We detected transcription factor promoters between rice cultivars and Nipponbare by simplified ECOTILLING technology to find alleles correlated to agronomic traits. Main results were summarized as follows:The method for extracting crude CEL I enzyme was further simplified and the activity assay of different samples from every process were also investigated. Effective incision at mismatches of single nucleotide suggested that celery juice also had activity and the activity could be enhanced by purification. The digested DNA could be separated by agrose gel and observed intuitively. Therefore, the simplified ECOTILLING technology can be used in plant.469 primer pairs were designed according to the sequence information of rice transcription promoters and 202 primer pairs were found nucleotide polymorphisms between Nipponbare and materials by ECOTILLING. Association analysis between transcription factor markers and traits showed that in drought treatment, marker AP2-7-6 and AP2-7-9 related to ear length; maker HAP5-3 related to effective panicle and effective panicles per plant; maker AP2-9-13 related to the number of grain per ear and setting rate.
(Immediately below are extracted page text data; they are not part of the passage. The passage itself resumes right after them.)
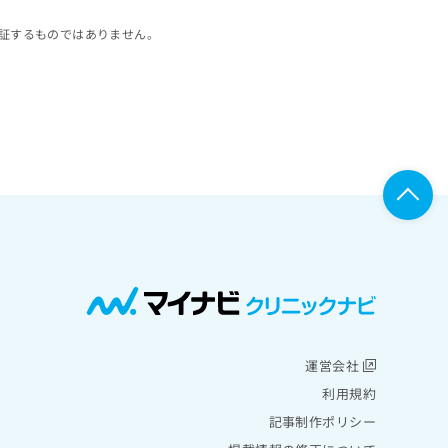
証するものではありません。
運営会社
利用規約
記事制作ポリシー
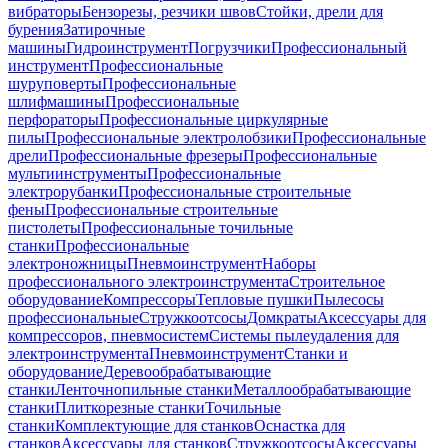
вибраторы
Бензорезы, резчики швов
Стойки, дрели для
бурения
Затирочные
машины
Гидроинструмент
Погрузчики
Профессиональный
инструмент
Профессиональные
шуруповерты
Профессиональные
шлифмашины
Профессиональные
перфораторы
Профессиональные циркулярные
пилы
Профессиональные электролобзики
Профессиональные
дрели
Профессиональные фрезеры
Профессиональные
мультиинструменты
Профессиональные
электрорубанки
Профессиональные строительные
фены
Профессиональные строительные
пистолеты
Профессиональные точильные
станки
Профессиональные
электроножницы
Пневмоинструмент
Наборы
профессионального электроинструмента
Строительное
оборудование
Компрессоры
Тепловые пушки
Пылесосы
профессиональные
Стружкоотсосы
Домкраты
Аксессуары для
компрессоров, пневмосистем
Системы пылеудаления для
электроинструмента
Пневмоинструмент
Станки и
оборудование
Деревообрабатывающие
станки
Ленточнопильные станки
Металлообрабатывающие
станки
Плиткорезные станки
Точильные
станки
Комплектующие для станков
Оснастка для
станков
Аксессуары для станков
Стружкоотсосы
Аксессуары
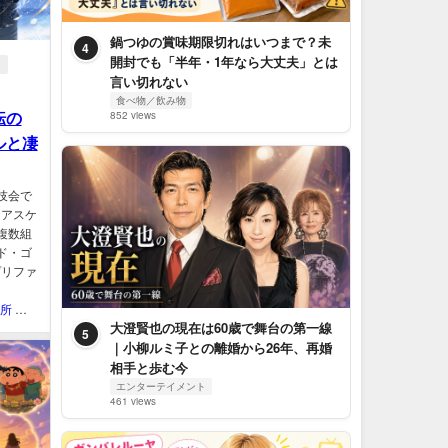
鍋つゆの賞味期限切れはいつまで？未
4
開封でも「半年・1年なら大丈夫」とは
言い切れない
食べ物／飲み物
転の
852 views
ルと凄
技会で
ュアスケ
複数組
ド・ゴ
プリファ
QOL研究所 ウェブマガジン
大澄賢也の現在は60歳で舞台の第一線
5
｜小柳ルミ子との離婚から26年、再婚
相手と歩む今
エンターテイメント
461 views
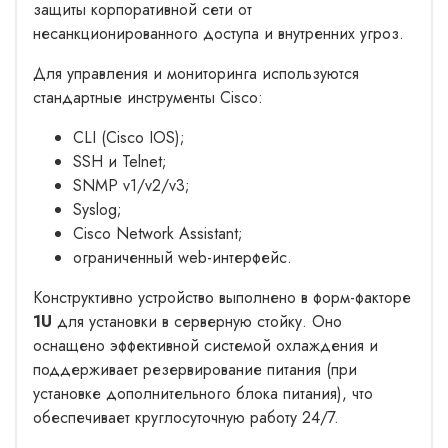
защиты корпоративной сети от
несанкционированного доступа и внутренних угроз.
Для управления и мониторинга используются
стандартные инструменты Cisco:
CLI (Cisco IOS);
SSH и Telnet;
SNMP v1/v2/v3;
Syslog;
Cisco Network Assistant;
ограниченный web-интерфейс.
Конструктивно устройство выполнено в форм-факторе
1U
для установки в серверную стойку. Оно
оснащено эффективной системой охлаждения и
поддерживает резервирование питания (при
установке дополнительного блока питания), что
обеспечивает круглосуточную работу 24/7.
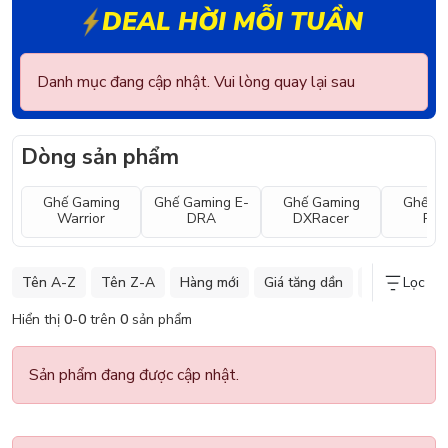
DEAL HỜI MỖI TUẦN
Danh mục đang cập nhật. Vui lòng quay lại sau
Dòng sản phẩm
Ghế Gaming
Ghế Gaming E-
Ghế Gaming
Ghế G
Warrior
DRA
DXRacer
Raz
Tên A-Z
Tên Z-A
Hàng mới
Giá tăng dần
Giá giảm dần
Lọc
Hiển thị
0
-
0
trên
0
sản phẩm
Sản phẩm đang được cập nhật.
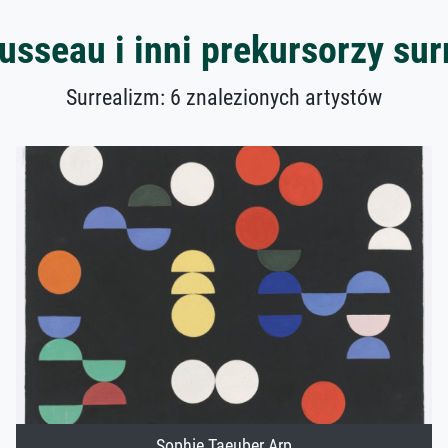
usseau i inni prekursorzy su
Surrealizm: 6 znalezionych artystów
Sophie Taeuber Arp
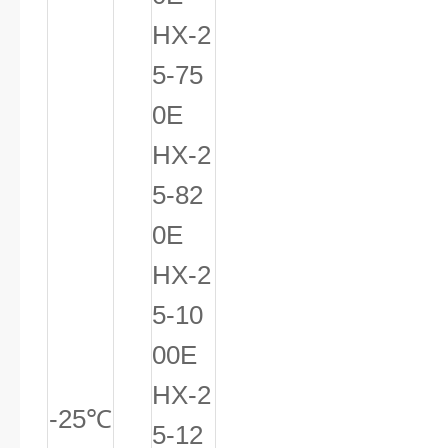
HX-2
5-75
0E
HX-2
5-82
0E
HX-2
5-10
00E
HX-2
-25
℃
5-12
In water treatment, maker G2-15 and HAP5-19 associated to ear length; maker AP2-1-5 and AP2-1-7 associated to the number of effective panicles per plant. Maker HAP3-9 associated to imperfect grain per panicle and setting rate. Maker Alfin-11,GRF-5 and AP2-7-4 related to drought coefficient and drought index; maker GRF-8,HAP3-17,AP2-2-11,AP2-8-10 and ZIM-14 related to drought resistance level. Maker GRF-5 and AP2-1-5 related to 100-seed weight in both treatments.The promoter sequences of AP2-7-6 and AP2-7-9 were analyzed to show that the promoter homology were 94%-99%, including TATA box, GC box/CAAT box and some positive regulatory elements which were necessary to mediate genes expression. The signal sites of promoter matched the function of its transcription factor. The same signal sites were found in promoter sequences of different transcription factors which have similar function.Expressions of four genes at different stages under the treatment of 20% concentration PEG 6000 were detected. The four genes were Alfin-11,AP2-7-4,GRF-5 and HAP3-17 which were related to drought resistance. The expression level was identical to the results of association analysis. In the same gene, the expression level was regular according to the different drought resistance index in each gene.